The Term Debt bears interest through maturity at a variable rate based upon, at the Company’s option, either (a) the LIBOR rate for Eurocurrency borrowing or (b) an Alternate Base Rate (“ABR”), which is the highest of (i) the administrative agent’s prime rate, (ii) one-half of 1.00% in excess of the overnight U.S. Federal Funds rate, and (iii) 1.00% in excess of the one-month LIBOR), plus in each case, an applicable margin. The applicable margin for Eurocurrency loans ranges, based on the applicable total net leverage ratio, from 1.25% to 2.00% per annum and the applicable margin for ABR loans ranges, based on the applicable total net leverage ratio, from 0.25% to 1.00% per annum.

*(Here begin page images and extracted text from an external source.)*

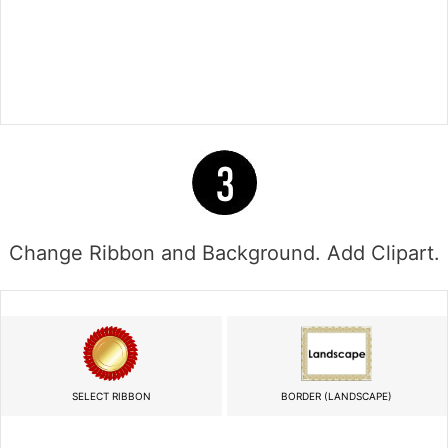
Change Ribbon and Background. Add Clipart.
SELECT RIBBON
BORDER (LANDSCAPE)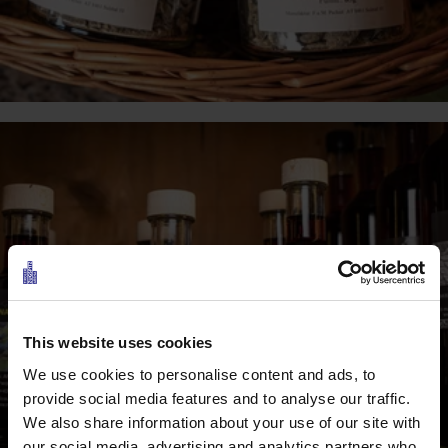
This website uses cookies
We use cookies to personalise content and ads, to
provide social media features and to analyse our traffic.
We also share information about your use of our site with
our social media, advertising and analytics partners who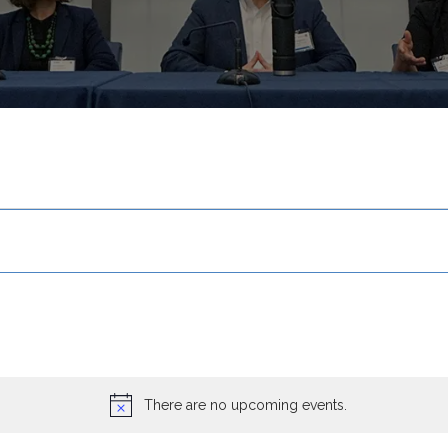
There are no upcoming events.
Notice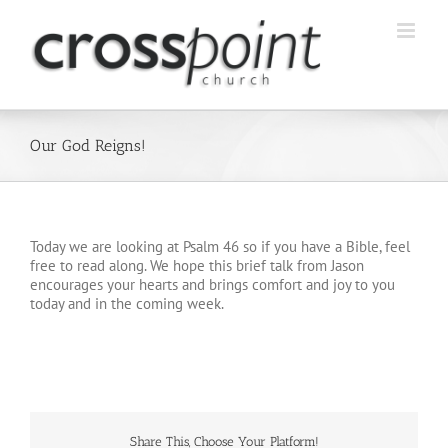
Skip
to
content
Our God Reigns!
Today we are looking at Psalm 46 so if you have a Bible, feel
free to read along. We hope this brief talk from Jason
encourages your hearts and brings comfort and joy to you
today and in the coming week.
Share This, Choose Your Platform!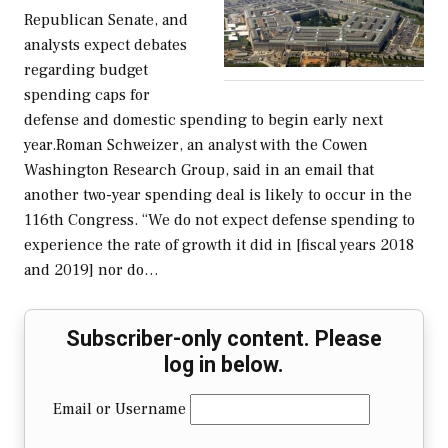
Republican Senate, and
analysts expect debates
regarding budget
spending caps for
defense and domestic spending to begin early next
year.Roman Schweizer, an analyst with the Cowen
Washington Research Group, said in an email that
another two-year spending deal is likely to occur in the
116th Congress. “We do not expect defense spending to
experience the rate of growth it did in [fiscal years 2018
and 2019] nor do…
Subscriber-only content. Please
log in below.
Email or Username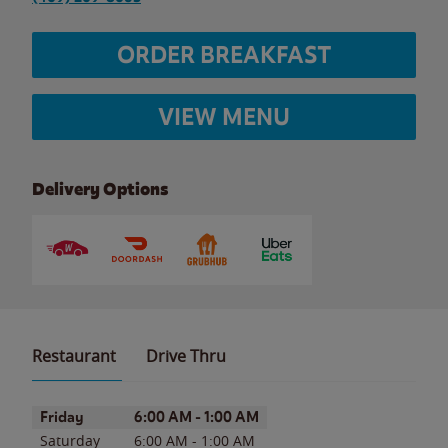
ORDER BREAKFAST
VIEW MENU
Delivery Options
Restaurant
Drive Thru
Day of the Week
Hours
Friday
6:00 AM
-
1:00 AM
Saturday
6:00 AM
-
1:00 AM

The Company’s obligations under the Term Debt are guaranteed by all of its significant domestic and foreign subsidiaries, subject to certain agreed upon exceptions. The obligations under the Term Debt are also, subject to certain agreed upon exceptions, secured by a lien on substantially all of the Company's and certain of its subsidiaries tangible and intangible property, including 100% of the Company's and certain of its subsidiaries’ equity interests in shares of its domestic and certain foreign subsidiaries. 

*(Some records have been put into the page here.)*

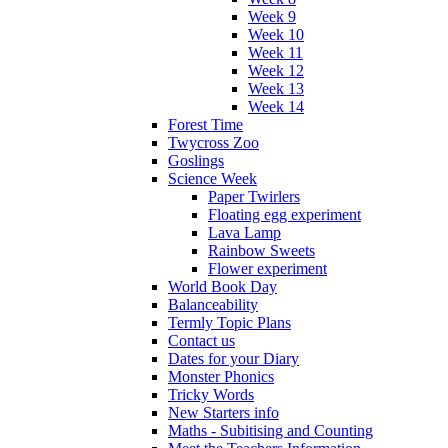
Week 9
Week 10
Week 11
Week 12
Week 13
Week 14
Forest Time
Twycross Zoo
Goslings
Science Week
Paper Twirlers
Floating egg experiment
Lava Lamp
Rainbow Sweets
Flower experiment
World Book Day
Balanceability
Termly Topic Plans
Contact us
Dates for your Diary
Monster Phonics
Tricky Words
New Starters info
Maths - Subitising and Counting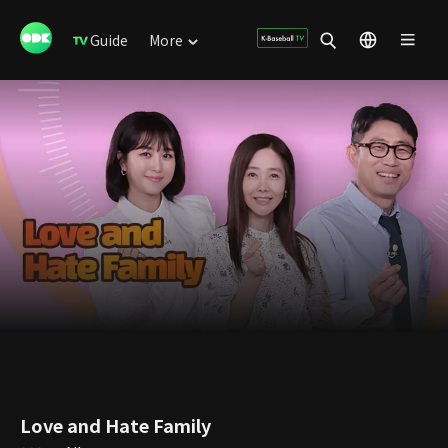
Guide
More
Love and Hate Family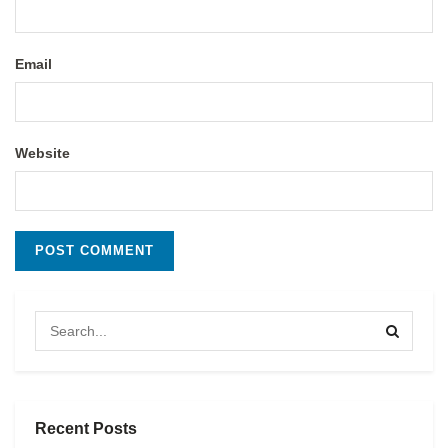
Email
Website
Recent Posts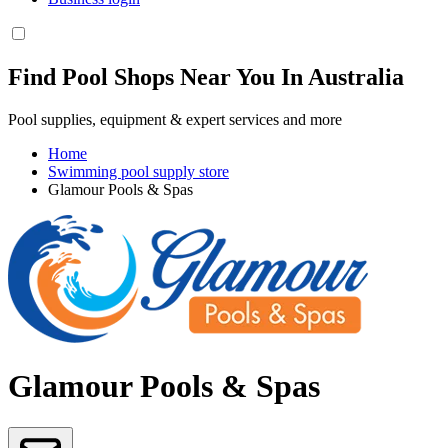
Find Pool Shops Near You In Australia
Pool supplies, equipment & expert services and more
Home
Swimming pool supply store
Glamour Pools & Spas
Glamour Pools & Spas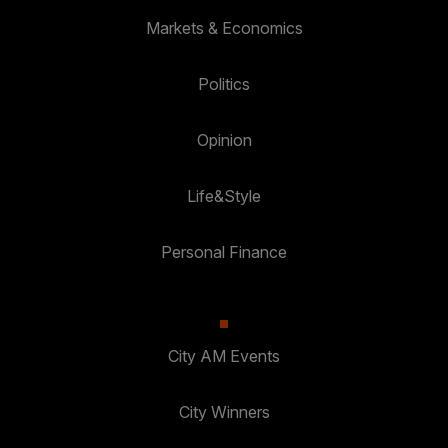
Markets & Economics
Politics
Opinion
Life&Style
Personal Finance
City AM Events
City Winners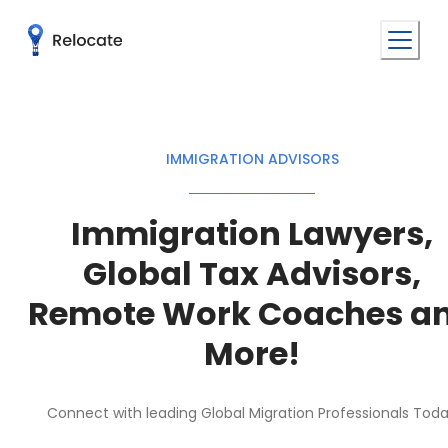
IMMIGRATION ADVISORS
Immigration Lawyers,
Global Tax Advisors,
Remote Work Coaches a
More!
Connect with leading Global Migration Professionals Tod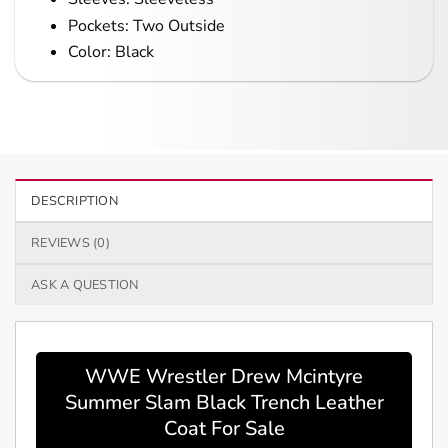
Pockets: Two Outside
Color: Black
DESCRIPTION
REVIEWS (0)
ASK A QUESTION
WWE Wrestler Drew Mcintyre
Summer Slam Black Trench Leather
Coat For Sale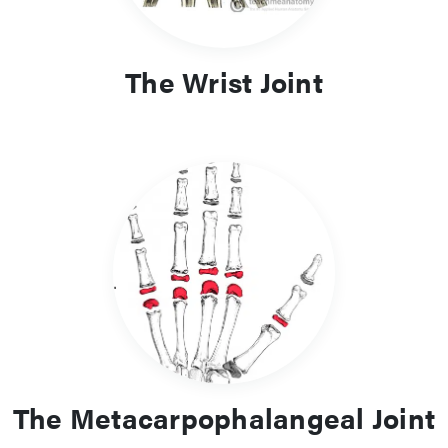
The Wrist Joint
The Metacarpophalangeal Joint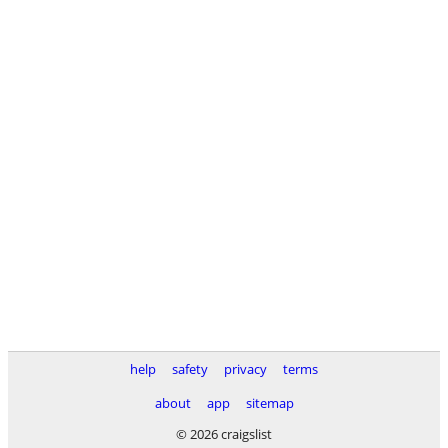
help
safety
privacy
terms
about
app
sitemap
© 2026 craigslist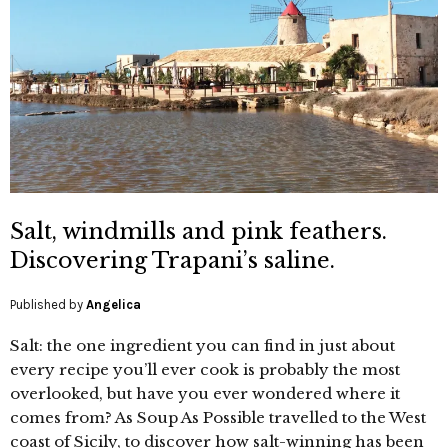
Salt, windmills and pink feathers.
Discovering Trapani’s saline.
Published by
Angelica
Salt: the one ingredient you can find in just about
every recipe you’ll ever cook is probably the most
overlooked, but have you ever wondered where it
comes from? As Soup As Possible travelled to the West
coast of Sicily, to discover how salt-winning has been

The Term Debt contains a number of covenants and restrictions that among other things, and subject to certain agreed upon exceptions, require the Company and its subsidiaries to satisfy certain financial covenants and restricts the ability of the Company and its subsidiaries to incur liens, incur additional indebtedness, make loans and investments, engage in mergers and acquisitions, engage in asset sales, declare dividends or redeem or repurchase capital stock, prepay, redeem or purchase subordinated debt and amend or otherwise alter debt agreements, in each case, subject to certain agreed upon exceptions. A failure to comply with these covenants could permit the lenders under the Term Debt to declare all amounts borrowed under the Term Debt, together with accrued interest and fees, to be immediately due and payable. At March 31, 2017, the Company was in compliance with the covenants for the Term Debt.